Gumption is a concept that has resonated with me since I read Zen and the Art of Motorcycle Maintenance by Robert Pirsig. I first read it in my senior year of high school, then again in my sophomore year at college, then again in my fourth year of college, then again shortly after graduating college, then again after I graduated college again, and it’s recently been in my brain that maybe I ought to read it again. It’s a fascinating little book that’s not actually very much about Zen or motorcycle maintenance, but rather about the world at large and how you choose to view it. If you’re philosophically inclined at all, you’ll probably get some mileage out of it. One of its defining moments for me is a scene wherein the protagonist fixes his buddy’s misfiring motorcycle with an old beer can. The protagonist is pleased with his ingenuity; the buddy is flustered and ultimately unable to live with the notion that a piece of trash could fix everything that’s wrong with his bike. He’s too caught up in the idea of what the bike should look like and what fixing it should entail to realize that the chemically-treated, rust-proof surface on the inside of the can provides all the fixing his bike could ever want at a fraction of the cost and time needed for a “proper” fix.

Anyway, I love the idea of gumption — that inevitable, inescapable quality within the self that just knows how to buckle down and get sharknado done — but I’m faced with a terrible truth lately. Mine is gone.

Like, a few months ago, I had it. I knew right where it was. In the left lobe of my brain, next to the wrenches and the repository of dangling participles. But now it’s gone. Misplaced? Stolen? Dried up?

I’m reminded of an Aerosmith lyric: “My get-up-and-go must have got up and went.”

Seriously. I’m behind on the novel. I wanted to finish the first edit by the end of January, and now it’s trailing off into March and I’m always “just a few weeks away.” I’m behind on grading papers at work and have been since… well… January. Even my posts on the blarg have been fewer and farther between since… ahem… January.

What happened in January?

I have no idea, but whatever it was ran my gumption right out of town. But, see, that doesn’t make sense. Because gumption is a part of who you are. Right? It can no more leave you than your wits, or your good looks, or… maybe these are bad examples.

The point is, my gumption is missing lately. If you’ve seen it, please tell it I would very much appreciate it if it would return home. I have a lot of work to get done. And a lot of get-ups that need to get going.

This post is part of Stream of Consciousness Saturday.

MudStuck


I was out for a run once, and it had been raining in the days before. The sun had been out for a day in between the rain and my run, so most of the ground was relatively dry; even the dirt patches had baked and packed down solid. There were still deep standing puddles here and there at low points in the road, but they were obvious and easy to avoid.
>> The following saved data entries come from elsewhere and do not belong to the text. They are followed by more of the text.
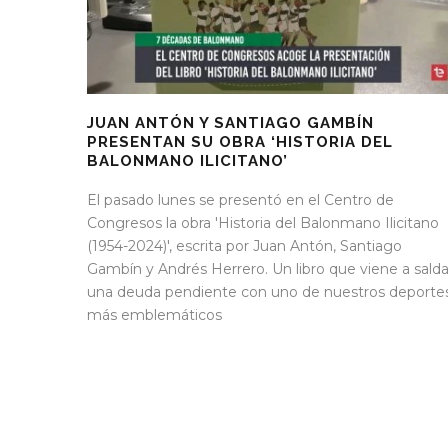
JUAN ANTÓN Y SANTIAGO GAMBÍN
PRESENTAN SU OBRA ‘HISTORIA DEL
BALONMANO ILICITANO’
El pasado lunes se presentó en el Centro de
Congresos la obra 'Historia del Balonmano Ilicitano
(1954-2024)', escrita por Juan Antón, Santiago
Gambín y Andrés Herrero. Un libro que viene a salda
una deuda pendiente con uno de nuestros deporte
más emblemáticos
The day was gorgeous; clean spring air, soft breeze, shade from the verdant, rain-thickened trees. The kind of run that makes you feel alive and calm… you know, all that hippy-dippy crap that I usually try to write away from. I had gone a couple of miles, completed a neat loop through a well-marked part of the trail, and was about half a mile away from the trailhead and my car. I had expected to get muddy from stomping through the elements so soon after a rain, but surprisingly, I had stayed relatively clean. I relaxed into the last mile, putting on a little speed and feeling the wind on my face as I streamed along the shaded path.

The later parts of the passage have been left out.